Durante la relación de los Anam Cara, se toma turnos para hablar y escuchar; para aconsejar o compartir el silencio. Para los celtas esta amistad constituía un lazo espiritual que traía integración, sentido y sanación. Cuando nos integramos planamente a nuestro Anam Cara interior comprendemos el mal entendido que es la idea de la soledad y el desamor. Cuando caminamos con nuestro Anam Cara externo, traemos al mundo el ideal materializado de compasión, unión, lealtad y hermandad.

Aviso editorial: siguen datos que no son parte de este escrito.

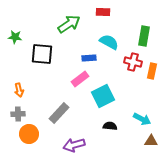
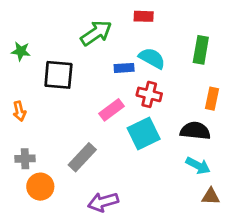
blue rectangle: (89, 58) -> (124, 68), moved
red cross: (133, 62) -> (149, 94), moved
orange arrow: (19, 90) -> (19, 111), moved
black semicircle: (110, 126) -> (195, 131), moved, size x1.5

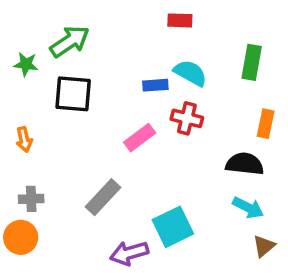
green arrow: (96, 33) -> (70, 41), moved
cyan square: (144, 134) -> (173, 227), moved
orange circle: (40, 187) -> (21, 237), moved
brown triangle: (211, 196) -> (264, 246), turned -42

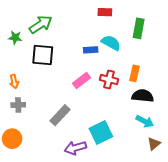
green rectangle: (252, 62) -> (139, 28), moved
red cross: (187, 118) -> (109, 79), moved
orange rectangle: (266, 124) -> (135, 73), moved
gray cross: (31, 199) -> (18, 105), moved

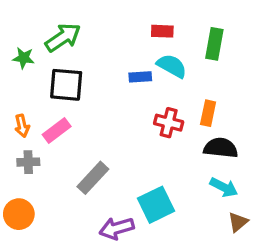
red rectangle: (105, 12) -> (162, 31), moved
pink rectangle: (81, 80) -> (57, 131), moved

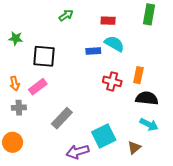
green arrow: (63, 37) -> (66, 15), moved, size x0.6
green rectangle: (214, 44) -> (149, 14), moved
brown triangle: (238, 222) -> (134, 148), moved

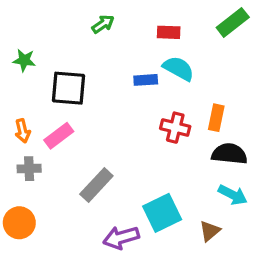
green rectangle: (149, 14) -> (233, 22), turned 42

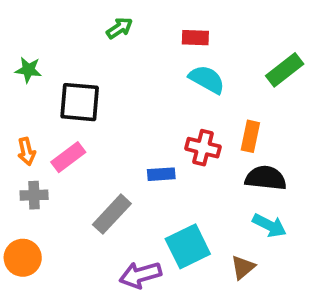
green rectangle: (233, 22) -> (285, 70), moved
blue rectangle: (146, 80) -> (161, 174), moved

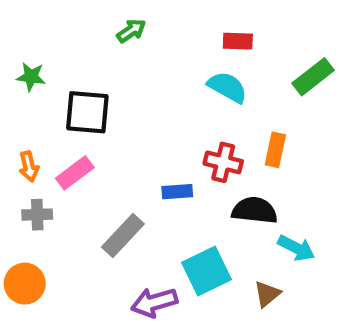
red rectangle: (195, 38) -> (238, 41), moved
black semicircle: (266, 178) -> (255, 210), moved

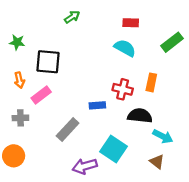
orange arrow: (29, 167) -> (19, 80), moved
cyan square: (206, 271) -> (113, 149), turned -30
brown triangle: (267, 294) -> (157, 162), moved, turned -42

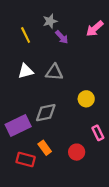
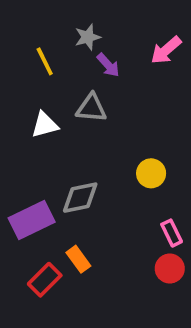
gray triangle: (54, 72) -> (91, 108), moved
red circle: (77, 152) -> (170, 269), moved
red rectangle: (26, 159) -> (45, 280), turned -60

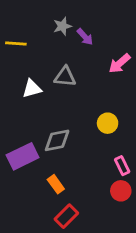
pink arrow: (166, 50) -> (119, 63), moved
yellow line: (45, 61) -> (16, 43), moved, turned -60
purple arrow: (108, 65) -> (85, 37), moved
red rectangle: (45, 280) -> (66, 216), moved

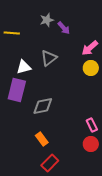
gray triangle: (65, 77) -> (49, 58), turned -42
yellow circle: (108, 123) -> (91, 68), moved
purple rectangle: (23, 156) -> (17, 90), moved, turned -50

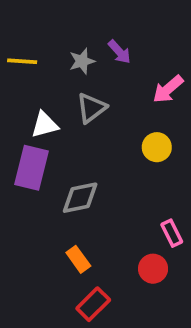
gray star: (47, 20) -> (82, 61), moved
yellow circle: (91, 68) -> (157, 147), moved
red circle: (91, 144) -> (153, 269), moved

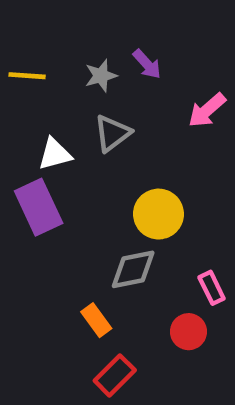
yellow circle: (157, 147) -> (159, 214), moved, size x1.4
purple rectangle: (32, 168) -> (39, 207), turned -39
gray diamond: (80, 198) -> (133, 269), moved

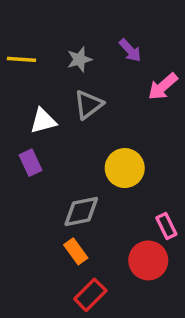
purple arrow: (147, 64) -> (130, 50), moved
purple rectangle: (39, 207) -> (31, 163), size x0.6
gray diamond: (133, 269) -> (81, 212), moved
red circle: (188, 332) -> (148, 260), size x1.4

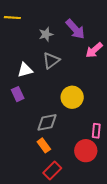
purple arrow: (130, 50) -> (75, 29), size x1.5
yellow line: (21, 59) -> (12, 18), moved
pink rectangle: (166, 226) -> (96, 131), turned 32

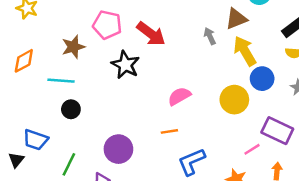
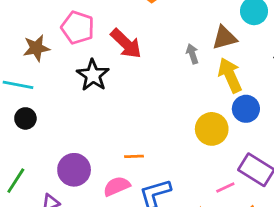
pink semicircle: (179, 96) -> (117, 186), moved

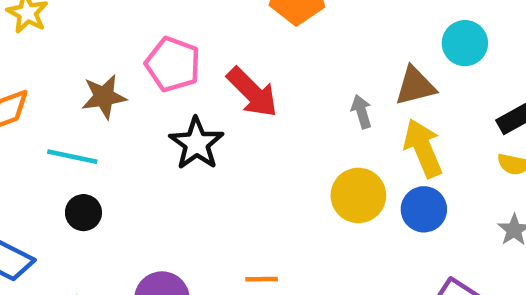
blue circle: (246, 109) -> (424, 209), moved
yellow circle: (212, 129) -> (358, 195), moved

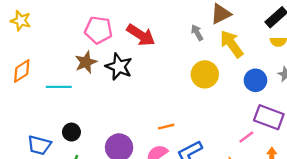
brown star: (104, 97) -> (86, 62), moved
blue circle: (424, 209) -> (255, 80), moved
black circle: (83, 213) -> (71, 132), moved

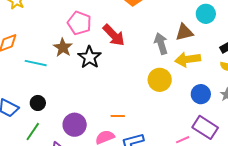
gray arrow: (197, 33) -> (161, 43), size x1.5
yellow arrow: (232, 44) -> (188, 59), turned -75
brown star: (86, 62) -> (63, 47), turned -30

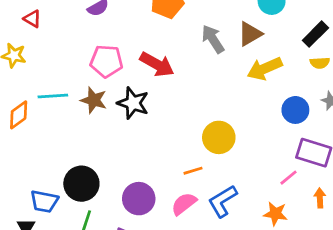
gray arrow: (161, 43) -> (213, 39), moved
cyan line: (36, 63) -> (53, 96), moved
yellow circle: (160, 80) -> (219, 137), moved
black circle: (38, 103) -> (81, 184), size x1.6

No todos tus amigos serán tu Anam Cara; pero todos son, en el sentido Celta, regalos del cielo, por el tiempo que duren. Aprécialos como tesoros: no tomes la amistad a la ligera –esta relación sacra merece todo el respeto y lealtad que un matrimonio o una maternidad. Por lo mismo, se amigable con todos, pero amiga con aquellos que despiertan en ti dicho lazo de afecto. Es mejor ser una buena amiga de diez que una mediocre amiga de cien. Y cuando encuentres tu Anam Cara exterior, ese guía espiritual, agradece a los dioses su presencia. Mientras tanto, estrecha tus lazos con el Anam Cara interior. Si eres una excelente amiga para contigo misma, serás una bendición para los demás, incluyendo por supuesto, tu Anam Cara del mundo material.

FELIZ DIA DEL AMIGO

Para todos mis Anam cara, a todos mis amigos del alma de ShekinahMercaba.